I want to do a search and replace on FOO1, except where it occurs within the text of an external link, e.g. [https://www.blah.bar/ blah FOO1 more text].
I was using -exceptinsidetag:hyperlink but eventually realized it only excludes hits within the actual url.
I'm guessing I need to use exceptinside, but not sure how. Can someone give me some guidance?

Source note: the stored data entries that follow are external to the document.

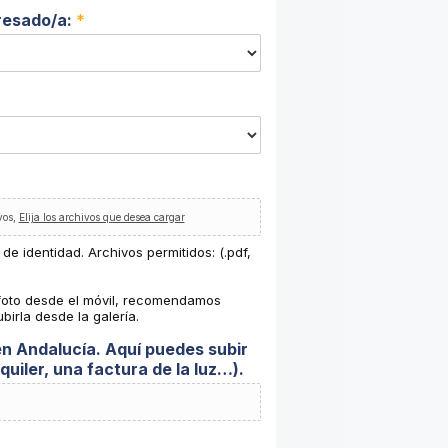
eresado/a:
*
vos,
Elija los archivos que desea cargar
 identidad. Archivos permitidos: (.pdf,
a foto desde el móvil, recomendamos
birla desde la galería.
en Andalucía. Aquí puedes subir
uiler, una factura de la luz…).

I'm already using -regex. The actual command I'm using is:
python replace.py -regex "(?si)\b((?:FOO1|FOO2))\b(.*$)" "[[\1]]\2" -exceptinsidetag:link -exceptinsidetag:hyperlink -exceptinsidetag:header -exceptinsidetag:nowiki -exceptinsidetag:ref -excepttext:"(?si)[[((?:FOO1|FOO2)[|]])" -namespace:0 -namespace:102 -namespace:4 -summary:"[[Appropedia:Wikilink bot]] adding double square brackets to: FOO1|FOO2." -log -xml:currentdump.xml
(Not that I understand regex much - I had lots of help getting there.)
Many thanks for any help!
Try this: 'inside': [ r'[http.*?]', ],
I tested it in fixes.py, but it should work also in command line as "[http.*?]". This excludes the URL _and_ the text of external links as well as internal links within [[ ]] which begin with http. :-)